Voici l’histoire de sept jeunes gens qui rêvent de leur vie antérieure. Celle-ci les hante jusqu’à empiéter sur leur présent.

Réincarnations, connu aussi sous le titre de Please Save My Earth chez nous, ou encore de Boku no chikyû wo mamotte en japonais, est un manga de Saki Hiwatari, publié entre 1987 et 1994 dans le magazine Hana to Yume. Il est l’oeuvre majeure de la mangaka et retrace la vie de sept jeunes gens pris dans les méandres des souvenirs de leur vie antérieure. Alors plongeons-nous dans cette fable onirique, écologique et douce amère.

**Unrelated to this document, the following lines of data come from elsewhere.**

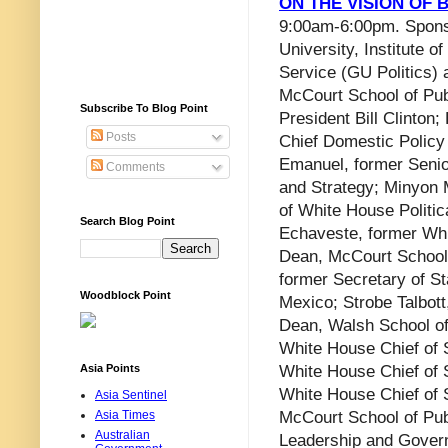
ON THE VISION OF 
9:00am-6:00pm. Spon
University, Institute of
Service (GU Politics)
McCourt School of Pub
Subscribe To Blog Point
President Bill Clinton
Posts
Chief Domestic Policy
Emanuel, former Senior
Comments
and Strategy; Minyon 
of White House Politica
Search Blog Point
Echaveste, former Whit
Dean, McCourt School o
former Secretary of St
Woodblock Point
Mexico; Strobe Talbott
Dean, Walsh School of
White House Chief of S
Asia Points
White House Chief of S
White House Chief of S
Asia Sentinel
Asia Times
McCourt School of Publ
Australian
Leadership and Gover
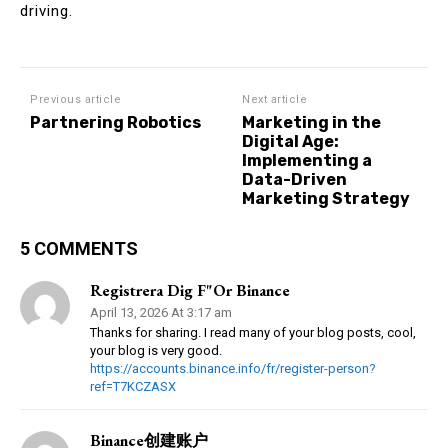
driving.
Previous article
Next article
Partnering Robotics
Marketing in the
Digital Age:
Implementing a
Data-Driven
Marketing Strategy
5 COMMENTS
Registrera Dig F"or Binance
April 13, 2026 At 3:17 am
Thanks for sharing. I read many of your blog posts, cool,
your blog is very good.
https://accounts.binance.info/fr/register-person?
ref=T7KCZASX
Binance创建账户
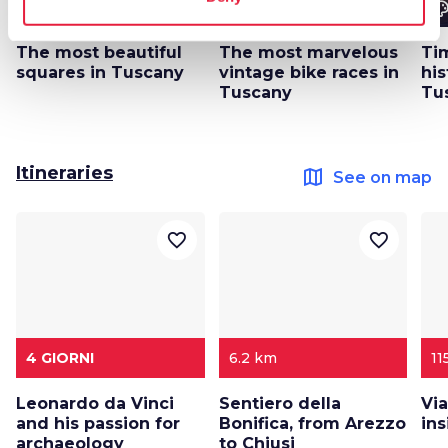
color_lens
color_lens
color_le
Ideas
Ideas
The most beautiful
The most marvelous
Tim
squares in Tuscany
vintage bike races in
his
Tuscany
Tu
Itineraries
map
See on map
favorite_border
favorite_border
4 GIORNI
6.2 km
11
Leonardo da Vinci
Sentiero della
Via
and his passion for
Bonifica, from Arezzo
in
archaeology
to Chiusi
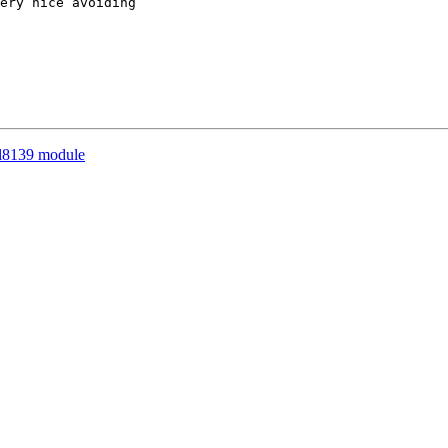
ery nice avoiding

rtl8139 module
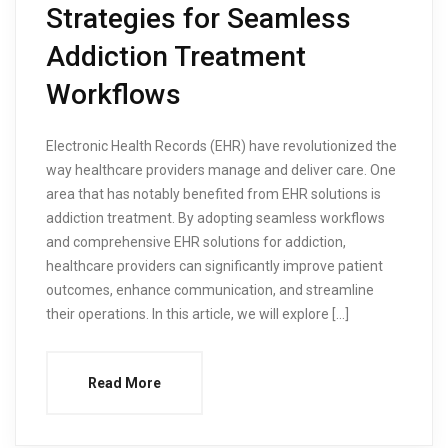
Strategies for Seamless
Addiction Treatment
Workflows
Electronic Health Records (EHR) have revolutionized the
way healthcare providers manage and deliver care. One
area that has notably benefited from EHR solutions is
addiction treatment. By adopting seamless workflows
and comprehensive EHR solutions for addiction,
healthcare providers can significantly improve patient
outcomes, enhance communication, and streamline
their operations. In this article, we will explore […]
Read More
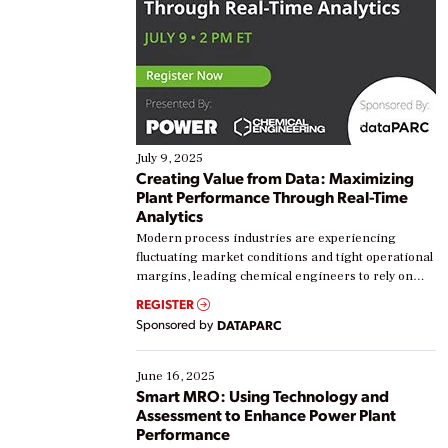
July 9, 2025
Creating Value from Data: Maximizing
Plant Performance Through Real-Time
Analytics
Modern process industries are experiencing
fluctuating market conditions and tight operational
margins, leading chemical engineers to rely on
real-time data to boost efficiency and reduce costs.
REGISTER
Yet, many organizations are at different stages in
Sponsored by
DATAPARC
their digital transformation journey. Some are just
starting, while others are looking to optimize
existing solutions. This webinar explores practical
June 16, 2025
ways […]
Smart MRO: Using Technology and
Assessment to Enhance Power Plant
Performance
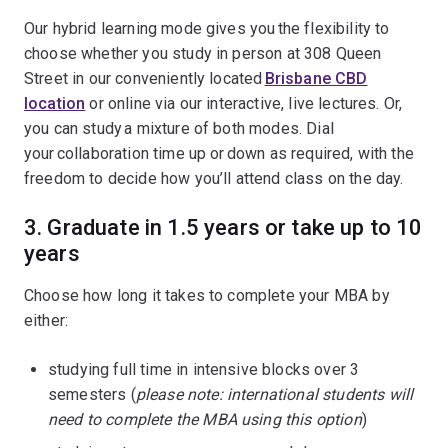
Our hybrid learning mode gives you the flexibility to
choose whether you study in person at 308 Queen
Street in our conveniently located
Brisbane CBD
location
or online via our interactive, live lectures. Or,
you can study a mixture of both modes. Dial
your collaboration time up or down as required, with the
freedom to decide how you’ll attend class on the day.
3.
Graduate in 1.5 years or take up to 10
years
Choose how long it takes to complete your MBA by
either:
studying full time in intensive blocks over 3
semesters (
please note: international students will
need to complete the MBA using this option
)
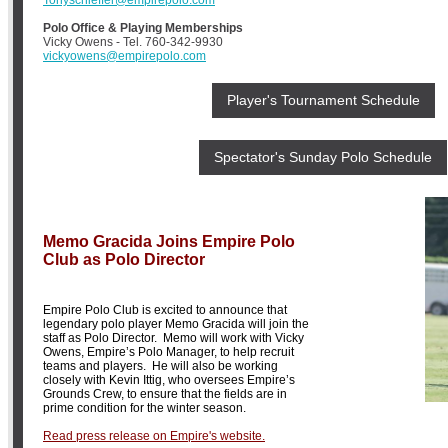
Polo Office & Playing Memberships
Vicky Owens - Tel. 760-342-9930
vickyowens@empirepolo.com
Player's Tournament Schedule
Spectator's Sunday Polo Schedule
Memo Gracida Joins Empire Polo
Club as Polo Director
Empire Polo Club is excited to announce that
legendary polo player Memo Gracida will join the
staff as Polo Director. Memo will work with Vicky
Owens, Empire’s Polo Manager, to help recruit
teams and players. He will also be working
closely with Kevin Ittig, who oversees Empire’s
Grounds Crew, to ensure that the fields are in
prime condition for the winter season.
Read press release on Empire's website.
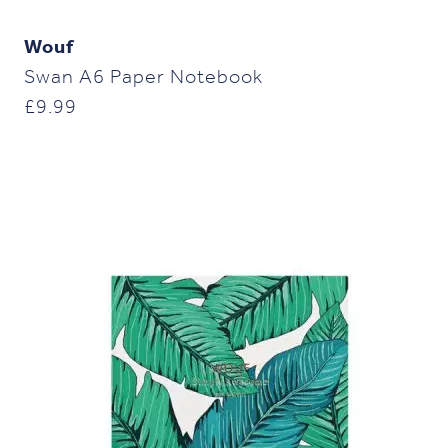
Wouf
Swan A6 Paper Notebook
£
9.99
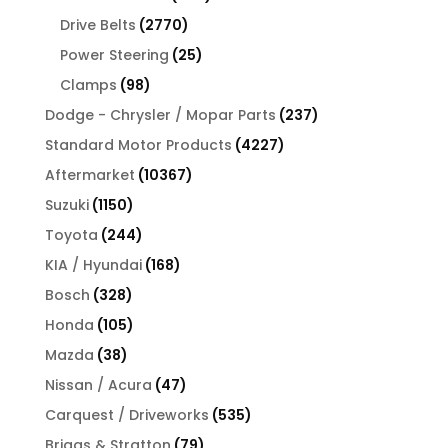
products
2770
Drive Belts
2770
products
25
Power Steering
25
products
98
Clamps
98
products
237
Dodge - Chrysler / Mopar Parts
237
products
4227
Standard Motor Products
4227
products
10367
Aftermarket
10367
products
1150
Suzuki
1150
products
244
Toyota
244
products
168
KIA / Hyundai
168
products
328
Bosch
328
products
105
Honda
105
products
38
Mazda
38
products
47
Nissan / Acura
47
products
535
Carquest / Driveworks
535
products
79
Briggs & Stratton
79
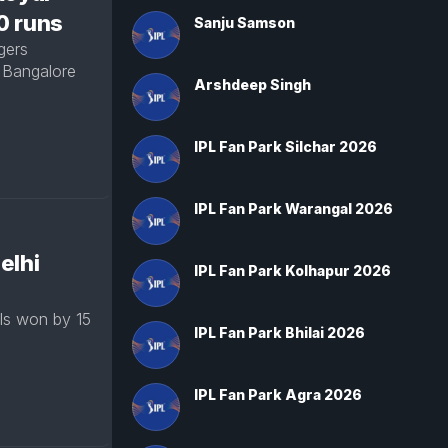
30 runs
Sanju Samson
gers
 Bangalore
Arshdeep Singh
IPL Fan Park Silchar 2026
IPL Fan Park Warangal 2026
elhi
IPL Fan Park Kolhapur 2026
ls won by 15
IPL Fan Park Bhilai 2026
IPL Fan Park Agra 2026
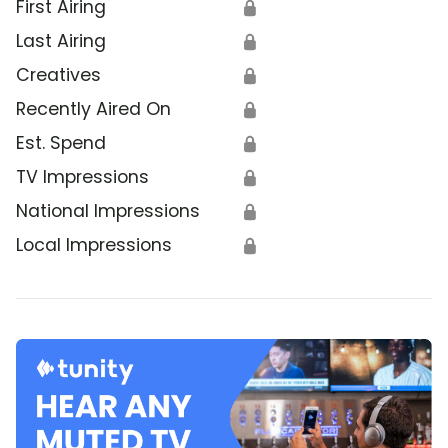
First Airing
🔒
Last Airing
🔒
Creatives
🔒
Recently Aired On
🔒
Est. Spend
🔒
TV Impressions
🔒
National Impressions
🔒
Local Impressions
🔒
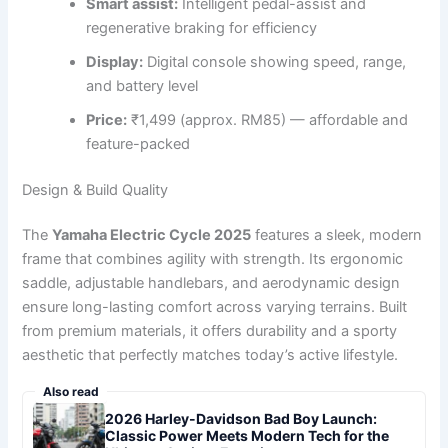
Smart assist:
Intelligent pedal-assist and
regenerative braking for efficiency
Display:
Digital console showing speed, range,
and battery level
Price:
₹1,499 (approx. RM85) — affordable and
feature-packed
Design & Build Quality
The
Yamaha Electric Cycle 2025
features a sleek, modern
frame that combines agility with strength. Its ergonomic
saddle, adjustable handlebars, and aerodynamic design
ensure long-lasting comfort across varying terrains. Built
from premium materials, it offers durability and a sporty
aesthetic that perfectly matches today’s active lifestyle.
Also read
2026 Harley-Davidson Bad Boy Launch:
Classic Power Meets Modern Tech for the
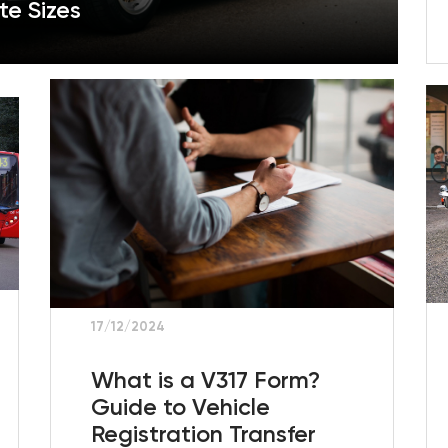
te Sizes
17/12/2024
What is a V317 Form?
Guide to Vehicle
Registration Transfer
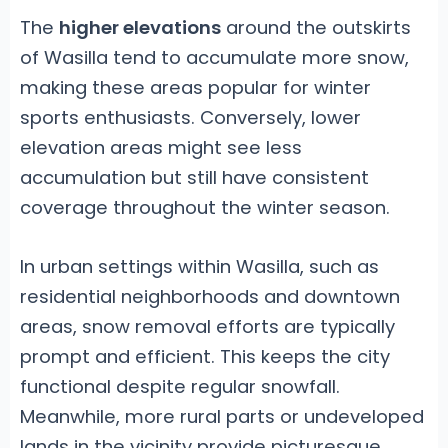
The
higher elevations
around the outskirts
of Wasilla tend to accumulate more snow,
making these areas popular for winter
sports enthusiasts. Conversely, lower
elevation areas might see less
accumulation but still have consistent
coverage throughout the winter season.
In urban settings within Wasilla, such as
residential neighborhoods and downtown
areas, snow removal efforts are typically
prompt and efficient. This keeps the city
functional despite regular snowfall.
Meanwhile, more rural parts or undeveloped
lands in the vicinity provide picturesque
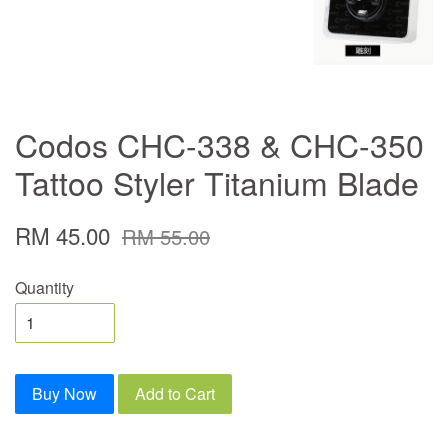
Codos CHC-338 & CHC-350
Tattoo Styler Titanium Blade
RM 45.00
RM 55.00
Quantity
Buy Now
Add to Cart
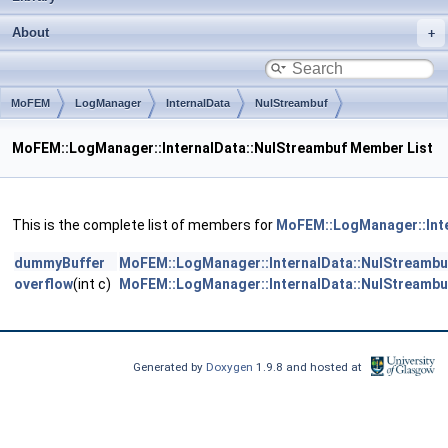
About
MoFEM
LogManager
InternalData
NulStreambuf
MoFEM::LogManager::InternalData::NulStreambuf Member List
This is the complete list of members for
MoFEM::LogManager::Inte
dummyBuffer
MoFEM::LogManager::InternalData::NulStreambu
overflow
(int c)
MoFEM::LogManager::InternalData::NulStreambu
Generated by
Doxygen
1.9.8 and hosted at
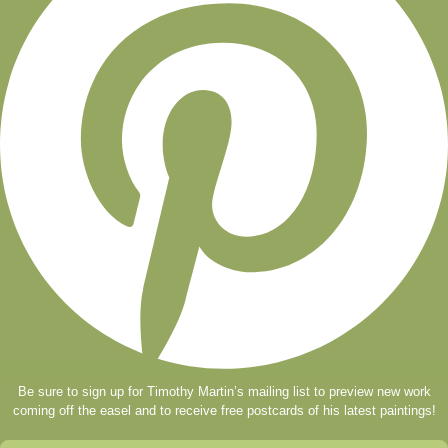
Be sure to sign up for Timothy Martin’s mailing list to preview new work
coming off the easel and to receive free postcards of his latest paintings!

Comment l’histoire a commencé

Dans ce manga, nous découvrons Alice, fraîchement arrivée dans la capitale japonaise. Timide et réservée, la jeune fille peine à se faire de nouveaux amis. Elle souffre de ne se voir entourée que de béton au lieu de sa chère Nature avec laquelle elle entretient un lien privilégié. Elle a un petit voisin, Rin, qui la persécute et qu’elle craint beaucoup. Suite à un accident survenu alors qu’elle le gardait, l’enfant reste plusieurs jours dans le coma. À son réveil, il change du tout au tout, semblant être devenu une toute autre personne…

Dans l’intervalle, deux camarades d’école d’Alice, Issei et Jinpachi, se rendent compte peu à peu qu’ils se souviennent avoir vécu une vie antérieure. Le plus étrange est qu’ils n’étaient pas de ce monde mais des extraterrestres pas plus grands que notre main venus étudier la Terre depuis une minuscule base sur la Lune.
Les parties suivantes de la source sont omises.